Black people endured insulting caricatures and cartoons in the mainstream American press, advertisements, comics, and books for adults and children for centuries, continuing (at least) well into the second half of the 20th century. Heroic depiction was far more rare. But for certain cases, establishment artists found the image of Black heroism useful, as evidenced in the exhibition Black Bodies in Propaganda: The Art of the War Poster currently on view at the University of Pennsylvania Museum of Archaeology and Anthropology through March 2, 2014. Penn professor and PBS History Detectives host Tukufu Zuberi selected 33 posters that sparked patriotism and enthusiasm for war in people who otherwise suffered discrimination.

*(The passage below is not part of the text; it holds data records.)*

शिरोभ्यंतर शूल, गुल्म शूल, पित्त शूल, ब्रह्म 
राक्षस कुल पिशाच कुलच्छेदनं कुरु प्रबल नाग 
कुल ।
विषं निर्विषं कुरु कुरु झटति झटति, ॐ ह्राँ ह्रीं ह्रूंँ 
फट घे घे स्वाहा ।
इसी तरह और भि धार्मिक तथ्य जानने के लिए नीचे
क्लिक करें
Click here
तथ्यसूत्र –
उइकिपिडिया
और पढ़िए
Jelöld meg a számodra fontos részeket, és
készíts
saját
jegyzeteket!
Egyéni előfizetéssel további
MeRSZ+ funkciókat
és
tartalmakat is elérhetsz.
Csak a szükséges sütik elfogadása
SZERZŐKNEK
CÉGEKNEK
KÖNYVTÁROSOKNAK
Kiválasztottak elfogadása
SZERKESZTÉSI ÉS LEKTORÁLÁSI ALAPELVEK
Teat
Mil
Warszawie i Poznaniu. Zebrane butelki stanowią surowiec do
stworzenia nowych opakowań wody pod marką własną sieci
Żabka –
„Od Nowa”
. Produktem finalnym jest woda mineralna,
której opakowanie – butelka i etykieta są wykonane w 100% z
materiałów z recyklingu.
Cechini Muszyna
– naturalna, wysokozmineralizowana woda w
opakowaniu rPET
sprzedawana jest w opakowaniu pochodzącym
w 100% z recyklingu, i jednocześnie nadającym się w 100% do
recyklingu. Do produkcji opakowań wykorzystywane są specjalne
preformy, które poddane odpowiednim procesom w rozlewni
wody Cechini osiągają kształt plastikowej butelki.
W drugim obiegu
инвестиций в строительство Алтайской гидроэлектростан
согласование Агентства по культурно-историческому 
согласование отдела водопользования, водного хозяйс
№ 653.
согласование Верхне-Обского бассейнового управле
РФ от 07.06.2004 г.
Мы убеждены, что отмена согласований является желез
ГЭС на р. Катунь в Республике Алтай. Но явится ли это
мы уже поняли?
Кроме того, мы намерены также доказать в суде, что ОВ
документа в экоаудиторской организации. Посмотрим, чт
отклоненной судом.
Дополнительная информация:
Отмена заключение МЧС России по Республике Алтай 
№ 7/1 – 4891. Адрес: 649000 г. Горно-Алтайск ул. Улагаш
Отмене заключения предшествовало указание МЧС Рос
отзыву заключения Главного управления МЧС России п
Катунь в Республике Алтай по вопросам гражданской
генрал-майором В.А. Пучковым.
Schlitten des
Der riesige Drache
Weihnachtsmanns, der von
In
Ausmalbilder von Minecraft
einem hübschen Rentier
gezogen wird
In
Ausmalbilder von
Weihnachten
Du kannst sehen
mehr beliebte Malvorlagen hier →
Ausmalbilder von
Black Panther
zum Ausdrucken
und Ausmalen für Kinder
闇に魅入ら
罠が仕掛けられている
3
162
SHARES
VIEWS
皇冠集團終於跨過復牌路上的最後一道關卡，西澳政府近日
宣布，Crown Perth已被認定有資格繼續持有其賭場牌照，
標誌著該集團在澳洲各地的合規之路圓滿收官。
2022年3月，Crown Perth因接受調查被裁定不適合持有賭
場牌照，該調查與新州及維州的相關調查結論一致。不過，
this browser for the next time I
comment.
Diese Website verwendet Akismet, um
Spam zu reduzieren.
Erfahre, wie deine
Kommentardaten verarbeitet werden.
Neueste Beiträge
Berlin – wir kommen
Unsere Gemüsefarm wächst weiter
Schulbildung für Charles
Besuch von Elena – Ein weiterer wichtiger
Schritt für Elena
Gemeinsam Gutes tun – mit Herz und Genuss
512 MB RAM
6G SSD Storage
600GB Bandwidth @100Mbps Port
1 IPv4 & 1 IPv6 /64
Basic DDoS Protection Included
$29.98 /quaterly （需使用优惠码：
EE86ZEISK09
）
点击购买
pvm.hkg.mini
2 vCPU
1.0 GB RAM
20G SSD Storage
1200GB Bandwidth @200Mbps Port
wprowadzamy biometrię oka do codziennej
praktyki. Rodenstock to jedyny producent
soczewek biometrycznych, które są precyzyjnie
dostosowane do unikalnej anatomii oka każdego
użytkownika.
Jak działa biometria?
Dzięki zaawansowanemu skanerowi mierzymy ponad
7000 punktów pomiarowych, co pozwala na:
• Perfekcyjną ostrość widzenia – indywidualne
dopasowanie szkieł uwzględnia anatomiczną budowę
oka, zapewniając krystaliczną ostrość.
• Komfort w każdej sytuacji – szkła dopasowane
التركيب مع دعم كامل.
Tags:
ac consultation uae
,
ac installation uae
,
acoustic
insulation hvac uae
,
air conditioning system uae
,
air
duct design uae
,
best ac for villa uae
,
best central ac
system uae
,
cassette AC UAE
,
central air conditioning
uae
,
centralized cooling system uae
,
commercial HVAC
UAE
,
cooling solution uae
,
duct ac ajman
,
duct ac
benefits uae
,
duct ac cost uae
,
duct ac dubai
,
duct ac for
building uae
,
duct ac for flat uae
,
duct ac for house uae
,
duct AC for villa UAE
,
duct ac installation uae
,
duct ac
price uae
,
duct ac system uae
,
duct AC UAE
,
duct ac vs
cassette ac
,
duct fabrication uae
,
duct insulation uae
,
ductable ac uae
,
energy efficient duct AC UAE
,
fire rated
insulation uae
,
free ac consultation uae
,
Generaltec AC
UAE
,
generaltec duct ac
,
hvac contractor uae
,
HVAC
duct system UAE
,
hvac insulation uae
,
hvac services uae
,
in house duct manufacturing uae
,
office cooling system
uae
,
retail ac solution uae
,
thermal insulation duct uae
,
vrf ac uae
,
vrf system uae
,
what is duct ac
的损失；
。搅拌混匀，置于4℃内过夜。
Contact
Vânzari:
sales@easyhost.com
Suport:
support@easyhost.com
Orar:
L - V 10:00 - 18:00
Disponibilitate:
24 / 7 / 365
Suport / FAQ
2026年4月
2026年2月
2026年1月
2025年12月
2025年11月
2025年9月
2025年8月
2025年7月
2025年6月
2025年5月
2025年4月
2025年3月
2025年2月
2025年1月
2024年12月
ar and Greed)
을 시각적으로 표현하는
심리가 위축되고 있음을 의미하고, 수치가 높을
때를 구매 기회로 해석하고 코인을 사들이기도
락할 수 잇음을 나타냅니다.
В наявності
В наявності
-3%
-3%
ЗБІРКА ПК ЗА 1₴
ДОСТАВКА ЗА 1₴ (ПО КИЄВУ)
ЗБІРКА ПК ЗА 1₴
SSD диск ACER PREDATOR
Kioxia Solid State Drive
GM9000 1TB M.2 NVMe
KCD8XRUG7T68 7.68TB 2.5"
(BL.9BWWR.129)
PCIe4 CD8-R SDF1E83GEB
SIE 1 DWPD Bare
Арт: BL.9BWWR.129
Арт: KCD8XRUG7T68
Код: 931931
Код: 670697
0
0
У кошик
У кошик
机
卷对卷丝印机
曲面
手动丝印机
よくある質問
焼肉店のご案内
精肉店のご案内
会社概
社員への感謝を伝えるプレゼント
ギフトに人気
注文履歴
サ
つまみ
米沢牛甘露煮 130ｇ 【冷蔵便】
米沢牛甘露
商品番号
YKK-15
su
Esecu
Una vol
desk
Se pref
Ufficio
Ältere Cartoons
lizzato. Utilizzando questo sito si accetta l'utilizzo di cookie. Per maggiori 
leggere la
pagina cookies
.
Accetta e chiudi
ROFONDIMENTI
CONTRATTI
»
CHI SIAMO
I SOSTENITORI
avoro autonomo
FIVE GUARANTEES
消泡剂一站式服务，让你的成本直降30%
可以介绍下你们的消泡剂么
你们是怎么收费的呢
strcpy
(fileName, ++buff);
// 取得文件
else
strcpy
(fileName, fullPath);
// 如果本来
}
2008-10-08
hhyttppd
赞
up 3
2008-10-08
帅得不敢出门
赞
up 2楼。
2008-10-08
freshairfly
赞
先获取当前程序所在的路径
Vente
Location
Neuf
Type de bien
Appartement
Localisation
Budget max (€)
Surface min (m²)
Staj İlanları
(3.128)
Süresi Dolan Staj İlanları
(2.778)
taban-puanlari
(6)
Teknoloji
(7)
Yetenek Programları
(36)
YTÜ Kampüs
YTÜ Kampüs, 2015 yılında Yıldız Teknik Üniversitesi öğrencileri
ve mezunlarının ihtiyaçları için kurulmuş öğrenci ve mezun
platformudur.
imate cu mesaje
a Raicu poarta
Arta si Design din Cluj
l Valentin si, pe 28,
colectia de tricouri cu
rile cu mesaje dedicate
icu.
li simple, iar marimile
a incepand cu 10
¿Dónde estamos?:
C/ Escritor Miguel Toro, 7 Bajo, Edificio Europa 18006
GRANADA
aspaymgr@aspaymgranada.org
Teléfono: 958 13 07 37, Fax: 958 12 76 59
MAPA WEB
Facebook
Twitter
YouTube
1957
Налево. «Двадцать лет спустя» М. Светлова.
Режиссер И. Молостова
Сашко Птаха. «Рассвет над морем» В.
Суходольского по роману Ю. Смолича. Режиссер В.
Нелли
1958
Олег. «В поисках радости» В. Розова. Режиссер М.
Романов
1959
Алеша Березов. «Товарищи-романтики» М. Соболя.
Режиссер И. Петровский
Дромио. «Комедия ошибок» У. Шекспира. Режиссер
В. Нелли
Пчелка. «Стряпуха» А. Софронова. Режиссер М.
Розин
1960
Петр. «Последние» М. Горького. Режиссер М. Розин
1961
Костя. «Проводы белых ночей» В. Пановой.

Interestingly, Zuberi chose only works that were made made by non-Black designers, so as to examine how "difference" was expressed through mass art using what he calls "The Black Body," which he says is "is one of the most curious images in the modern mind. It conjures up images of enslavement, rebellion, heroism, brilliance, and savagery, all at the same time." The posters, which are not limited to ones produced in the United States, reveal various ways that race has been perceived and used. "In Africa we find Black bodies being used to portray the exotic other in need of colonial domination," he says. Many of the posters that portray Africans and African Americans in heroic roles, he adds, were aimed at African and African American audiences.